Consumer-friendly telehealth and mail-order wellness product service Hims is officially entering the public markets. Today it announced a merger agreement with Oaktree Capital Management-sponsored special purpose acquisition company (SPAC) Oaktree Acquisition Corp.
The reverse merger is expected to close in the fourth quarter of 2020, and places the combined entity at a roughly $1.6 billion valuation, according to the companies' announcement.
The deal will deliver Hims up to $280 million in cash – $205 million of which comes from Oaktree Acquisition Corp., and $75 million from the concurrent private placement of common stock priced at $10 per share. All told, Hims' current equity holders will hold about 84% of the combined company, Oaktree Acquisition Corp. shareholders will claim about 12%, and private placement investors will have the remaining 4%.
Launched in 2017, Hims got its start selling sensitive wellness, grooming and sexual health products to male consumers with the help of online consultations and ordering. The years since have seen the very well funded company expand into other demographics with the launch of its Hers brand.
More recently the company has honed in on providing virtual primary care, mental health services and even COVID-19 testing kits.

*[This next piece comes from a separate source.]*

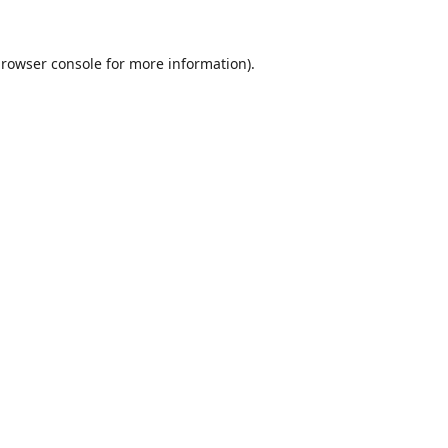
rowser console
for more information).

It now operates across all 50 states with over 250,000 recurring customer subscriptions, and reports lifetime stats of more than 2 million telehealth consultations and over 10 million cumulative user touchpoints.
"We’re experiencing a unique moment in the evolution of healthcare in our country –COVID-19 has accelerated our view into what the future of healthcare looks like, and there’s been an incredible increase in the use and awareness of telehealth from both patients and providers," CEO Andrew Dudum told MobiHealthNews in an email statement.
"What Hims & Hers has been building since day one is a consumer-oriented telehealth platform that empowers people with choice across all aspects of their health and wellness. We're uniquely situated to address the needs of this current environment and lead the space as the future of healthcare continues to unfold. As we do, we're confident that the markets will respond to this clear vision."
WHY IT MATTERS
Hims' deal with the "blank check" company will bring a new telehealth player into the New York Stock Exchange's ring, which has been especially generous to virtual care providers throughout the course of 2020.
And while public investors will soon have their chance to claim a part in Hims' business, the company said that it will also benefit from the major influx of cash. It wrote in the announcement that it plans to "continue investing in growth and new product categories to accelerate its goal of becoming the digital front door to the healthcare system."
As a result of the deal, Hims has also laid bare some of the details of its operations to potential investors.
According to an investor presentation deck hosted on its website, the company reports $27 million in annual revenue during 2018, $83 million in 2019 and an estimated $138 million for this year – a compound annual growth rate (CAGR) of 128%. The company reports that its gross margin has also skyrocketed during that time, from 29% ($8 million) in 2018 to an estimated 71% ($98) in 2020, representing 254% CAGR.
And while the company didn't break down its operating expenditure, it made the case of accelerating online order numbers, declining customer acquisition costs and growing cumulative revenue per new subscriber as major factors that will keep its adjusted EBITDA losses low as the business continues to scale.
Looking forward, Hims is projecting revenues swelling modestly to $179 million (30% year-over-year growth) in 2021 and $233 million (30% year-over-year growth) in 2022, with gross margins landing at 73% and 75% for those same years. The company also outlined specific areas of potential growth for its products such as sleep health, fertility, diabetes, and cholesterol, and opportunities in "telehealth friendly" international markets, including the U.K., the E.U., Canada, Australia, Indonesia and Singapore.
“Hims & Hers is an ideal match and represents a unique opportunity to invest in a rapidly-growing company that is modernizing the delivery and accessibility of healthcare and wellness solutions," Patrick McCaney, CEO of Oaktree Acquisition Corp., said in a statement.
"Over the past two years, the Company has experienced significant growth bolstered by the continuing widespread adoption of telehealth and digital patient care solutions – and we think this is just the beginning. We look forward to partnering with Hims & Hers to accelerate the expansion of its high-quality, end-to-end care services across the broader healthcare marketplace.”
THE LARGER TREND
Word that Hims was eyeing an SPAC deal bubbled up in July, right around the time that another telehealth provider, SOC Telemed (formerly Specialists on Call), would also be employing the increasingly popular alternative to a traditional IPO.
Blank-check merger or not, 2020 has seen a clear rise in digital health companies rushing to the public markets. Within the telehealth sphere, Amwell made its debut a couple of weeks ago after announcing its intentions alongside a major investment from Google. GoodRx hit the markets last week to a very strong reception, while the earlier part of the year saw listings from Accolade, One Medical and the (recently embattled) Nanox.